Economie

Hamrouni : l’Algérie établit des partenariats « géo-économiques » pour relier l’Afrique du Nord à sa profondeur continentale

oussama

L’Algérie cherche à renforcer sa position d’acteur proactif dans la définition des caractéristiques d’un pôle économique africain commun, fondé sur les intérêts mutuels et le développement durable, et dans la transformation du potentiel naturel et humain du continent en une puissance économique capable d’assurer la stabilité et la prospérité de sa population. Cette tendance s’inscrit dans la volonté de l’État de consolider sa position de pôle économique charnière reliant l’Afrique du Nord au Sahel et aux régions occidentales et orientales du continent, en tirant parti de sa situation géographique, de son potentiel énergétique et de ses capacités dans les domaines des infrastructures et de l’agriculture désertique.

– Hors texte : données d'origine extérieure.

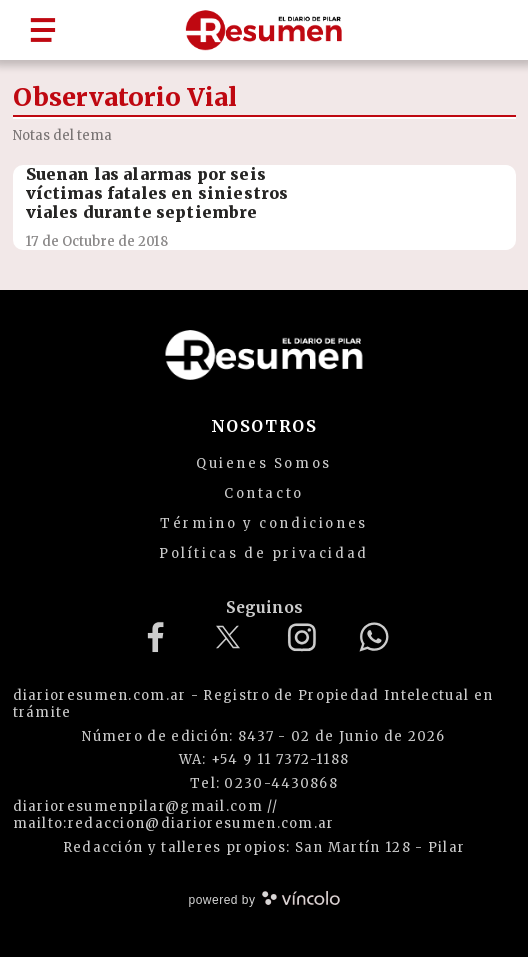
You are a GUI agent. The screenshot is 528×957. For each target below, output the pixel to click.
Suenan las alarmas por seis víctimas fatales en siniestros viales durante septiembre (157, 193)
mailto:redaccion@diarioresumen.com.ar (174, 823)
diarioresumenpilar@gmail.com (138, 806)
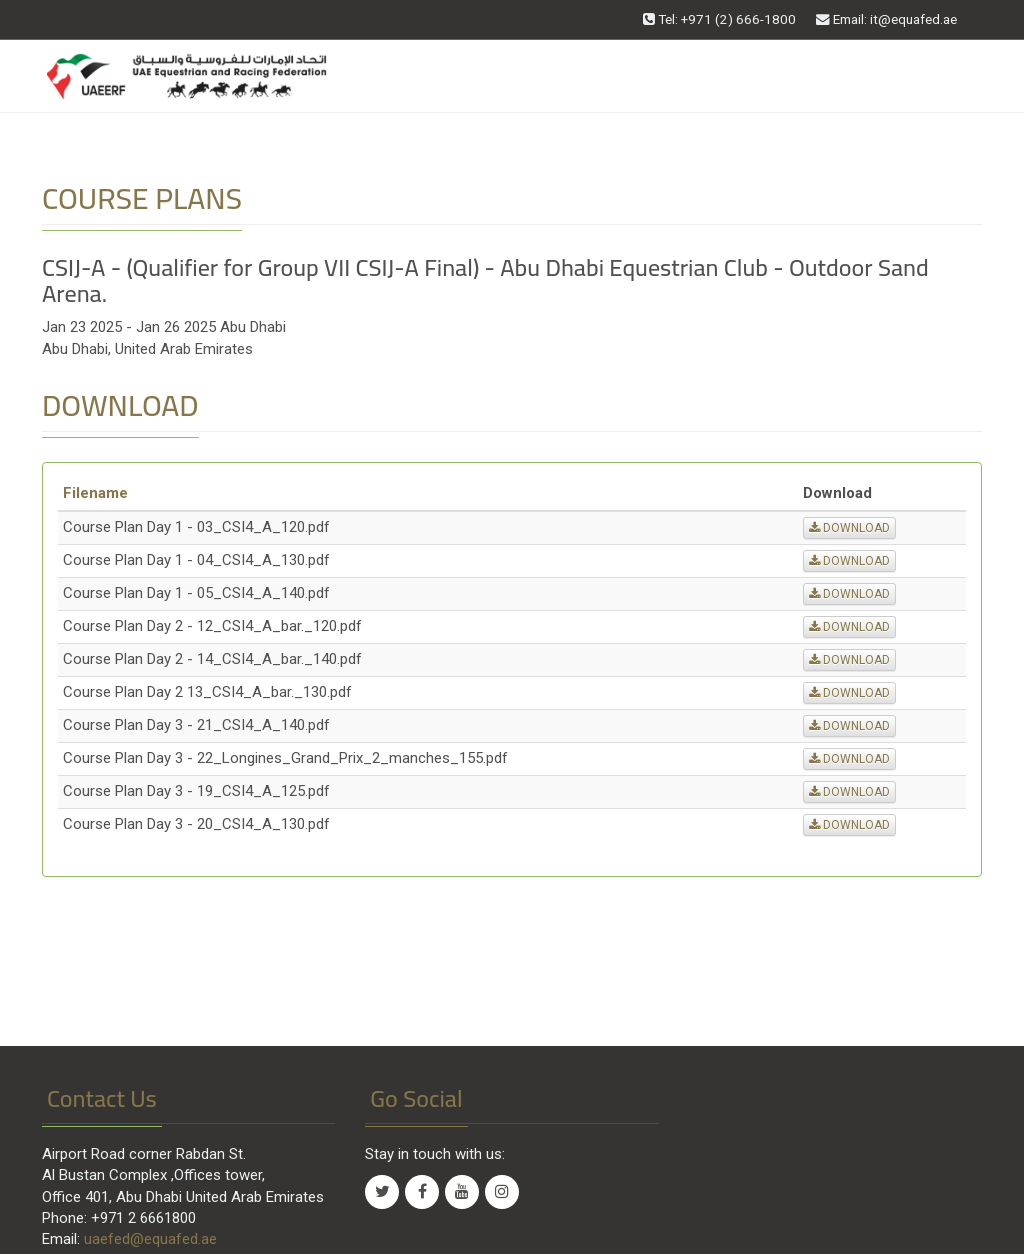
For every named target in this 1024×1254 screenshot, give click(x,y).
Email (886, 19)
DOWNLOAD (849, 528)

Les visites mutuelles de haut niveau avec un certain nombre de pays africains s’inscrivent dans une vision stratégique fondée sur le principe du partenariat égalitaire et de la réalisation de la sécurité par le développement, en particulier dans la région du Sahel, confrontée à des défis complexes combinant fragilité économique et menaces sécuritaires. L’Algérie mise également sur de grands projets transfrontaliers dans les domaines des transports, de l’énergie et du commerce, qui renforceraient l’intégration économique continentale et ouvriraient de nouveaux horizons aux échanges et aux investissements.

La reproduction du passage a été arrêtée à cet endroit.